- Exercise aim
Return every record below exactly as written, but leave out the pictures.

- Dataset entries
+ + +

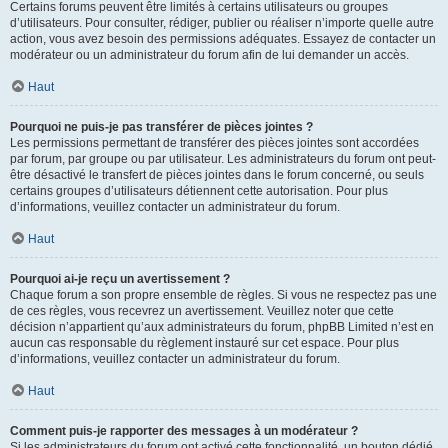
Certains forums peuvent être limités à certains utilisateurs ou groupes
d’utilisateurs. Pour consulter, rédiger, publier ou réaliser n’importe quelle autre
action, vous avez besoin des permissions adéquates. Essayez de contacter un
modérateur ou un administrateur du forum afin de lui demander un accès.
Haut
Pourquoi ne puis-je pas transférer de pièces jointes ?
Les permissions permettant de transférer des pièces jointes sont accordées
par forum, par groupe ou par utilisateur. Les administrateurs du forum ont peut-
être désactivé le transfert de pièces jointes dans le forum concerné, ou seuls
certains groupes d’utilisateurs détiennent cette autorisation. Pour plus
d’informations, veuillez contacter un administrateur du forum.
Haut
Pourquoi ai-je reçu un avertissement ?
Chaque forum a son propre ensemble de règles. Si vous ne respectez pas une
de ces règles, vous recevrez un avertissement. Veuillez noter que cette
décision n’appartient qu’aux administrateurs du forum, phpBB Limited n’est en
aucun cas responsable du règlement instauré sur cet espace. Pour plus
d’informations, veuillez contacter un administrateur du forum.
Haut
Comment puis-je rapporter des messages à un modérateur ?
Si les administrateurs du forum ont activé cette fonctionnalité, un bouton dédié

+ + +

- Response to the exercise
Certains forums peuvent être limités à certains utilisateurs ou groupes
d’utilisateurs. Pour consulter, rédiger, publier ou réaliser n’importe quelle autre
action, vous avez besoin des permissions adéquates. Essayez de contacter un
modérateur ou un administrateur du forum afin de lui demander un accès.
Haut
Pourquoi ne puis-je pas transférer de pièces jointes ?
Les permissions permettant de transférer des pièces jointes sont accordées
par forum, par groupe ou par utilisateur. Les administrateurs du forum ont peut-
être désactivé le transfert de pièces jointes dans le forum concerné, ou seuls
certains groupes d’utilisateurs détiennent cette autorisation. Pour plus
d’informations, veuillez contacter un administrateur du forum.
Haut
Pourquoi ai-je reçu un avertissement ?
Chaque forum a son propre ensemble de règles. Si vous ne respectez pas une
de ces règles, vous recevrez un avertissement. Veuillez noter que cette
décision n’appartient qu’aux administrateurs du forum, phpBB Limited n’est en
aucun cas responsable du règlement instauré sur cet espace. Pour plus
d’informations, veuillez contacter un administrateur du forum.
Haut
Comment puis-je rapporter des messages à un modérateur ?
Si les administrateurs du forum ont activé cette fonctionnalité, un bouton dédié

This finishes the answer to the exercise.